Treme: “Dippermouth Blues”
Watching Khandi Alexander on Treme is the closest I’ve ever coming to understanding what it is that the rest of the planet finds so fascinating about Marilyn Monroe. It’s not a comparison that would have come to mind earlier in the series, but as Treme winds down, Alexander’s LaDonna is having more and more scenes in which she comes across as kittenish, her voice seeming to waft in from some distant shore, like a Tennessee Williams heroine signaling that she’s caught in a time warp between the present and the moment in her past where she’s chosen to set up permanent shop. I don’t remember anything like this in Alexander’s previous performances; it must be something she came up with for this role, or something that this role pulled out of her. (She’s allowed some of it to carry over into her role on Scandal, though there, the fragile-seeming, whispery line readings are the protective coloration used by a woman who is keeping her true face hidden, even from the daughter who may be the only person she loves.)
The LaDonna we’re used to seeing—the beautiful woman who’s mostly hard edges—still shows, most conspicuously in a scene with her mother, who asks her point-blank whether she’s planning to divorce her husband, and who doesn’t see LaDonna’s honest answer that she truly doesn’t know as reason enough not to ask if she’s liable to marry the new man in her life, Big Chief Albert.
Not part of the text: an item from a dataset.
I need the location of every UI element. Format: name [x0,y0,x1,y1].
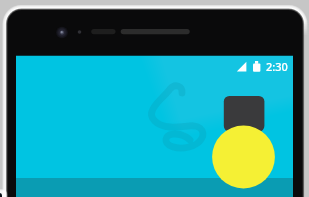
button[interactable]: Add [212,126,275,189]
staticText: 2:30 [266,59,288,74]
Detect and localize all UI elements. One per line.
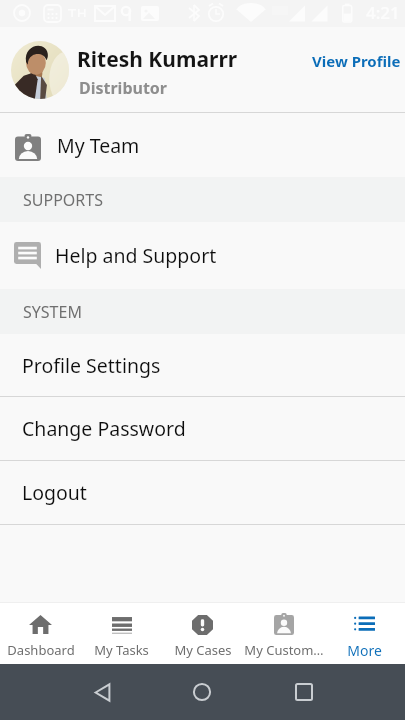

All LaDonna can say to that one is that “He’s very ill.” When she and Larry have a scene together—she casually drops by the house, hoping to talk, but the kids aren’t there, and Larry has “company”—it’s evident that going with the flow for a while might be a way for a woman who’s been primed for a fight her whole life to give herself some peace.
And when she’s with Albert, who just wants the gift of one more Mardi Gras, you can see that she might feel she has to make adjustments for them to be together, for as long as they can. Both of them have always been constitutionally incapable of giving an inch, and he’s hardly in a position now to be learning new tricks. She finds him at his table at home, preparing his Carnival finery and asks, “Need any help?” “I do not,” he snaps, and then, just as she’s wondering if this is worth it, he rolls out the red carpet: “But if you got nothing better to do…” Both characters are case studies in learning to find the right balance between having enough pride to stay alive and not being so proud that it kills you.
For Annie, pride continues to be what may keep her an artist, and what may kill her chances of ever reaching a larger audience. Having tempted her to sell out by recording her with “outside” musicians, Marvin the Manager now insults her by sending one of his younger minions to talk with her in his stead. I understand why the camera keeps following Annie around—she has a terrific instinct for which clubs seem to be serving up the wildest live performances—but her storyline is stalling out along with her career, and I’ve reached the point where I miss her ex-boyfriend, who used to be a drag on the action but who got more interesting once he curbed his drug habit and discovered both the limits of his musical talent and honest labor. The rehabilitation of his character—his becoming a likely springboard for interesting drama, I mean, not his moral improvement—is one of the show’s most remarkable triumphs, though the show has barely seemed to notice it.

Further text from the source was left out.